# NPPLS Data Preparation Pipeline

This notebook comprehends all the steps necessary to parse the inputs from the ProteiNet dataset (link), append physical_chemical descriptors from AAIndex and calculate it's ZMatrix, dihedral angles and distogram (currently Ca, planning on expanding to Cbeta but need answers from ProteinNet's creator). This is a work in progress and much of what is present here will be changed within the next months. 
<br>**Essa que tá valendo!!**

#### Installation of Libraries

The original docker for tensorflow2 doesnt comes with several libraries used throughout this note book. So, pip execution could be broken outside this conteiner and for different versions of the tensorflow dockers available.
Eventhough this script could be run on whatever computer that has the requirements met (Tensorflow 2.1.0 CUDA), be careful when running outside a container, since I could not verify compatibility with other systems.

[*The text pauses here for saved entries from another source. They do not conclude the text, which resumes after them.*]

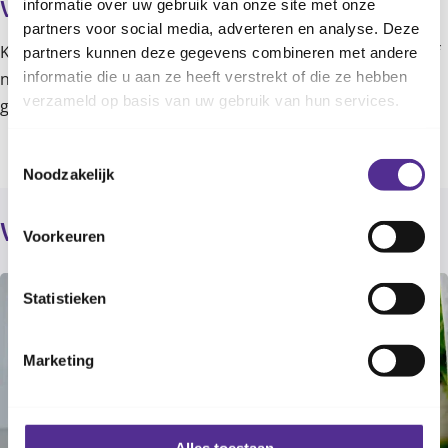
informatie over uw gebruik van onze site met onze
Vragen of meer informatie?
partners voor social media, adverteren en analyse. Deze
Kijk op onze speciale pagina voor ouders met een baby. Of
partners kunnen deze gegevens combineren met andere
informatie die u aan ze heeft verstrekt of die ze hebben
neem contact met ons op. Onze professionals denken
verzameld op basis van uw gebruik van hun services.
graag met je mee!
Toestemmingsselectie
Noodzakelijk
Verder lezen
Voorkeuren
Statistieken
Marketing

**The conteiner version and name is:**
- TF 2.2.0
- tensorflow/tensorflow:latest-gpu-py3-jupyter

**Note that some of the libraries used on imported modules may be different, all the needed libs are downloaded below and listed on GitHub.**

##### Image ran: tensorflow/tensorflow:1.15.0-gpu-py3-jupyter
docker pull tensorflow/tensorflow:1.15.0-gpu-py3-jupyter

To run the container, one could also make an alias, as so:

alias docker_tf='docker run -v /LOCAL/VOLUME/:/tf/CONTAINER_VOLUME -p 8888:8888 --rm --runtime=nvidia -it --rm tensorflow/tensorflow:latest-gpu-py3-jupyter'

### How to Run this notebook:
1. First of all, download one of the ProteiNet TXT Datasets (this notebook was tested using CASP7's 50 fining);
2. Make sure you have the following packages installed:
>> - Python 3 <br>
>> - Tensorflow <br>
>> - Scikit Learn <br>
>> - Matplotlib <br>
>> - tqdm <br>
>> - regex <br>
>> (you can download docker and pull/run the above mentioned container) <br>
3. Execute the cells in sequence.
>> 1. Observe cell description before running. Some of them load files produced on previous steps. So you can continue to explore stuff and skip some cells.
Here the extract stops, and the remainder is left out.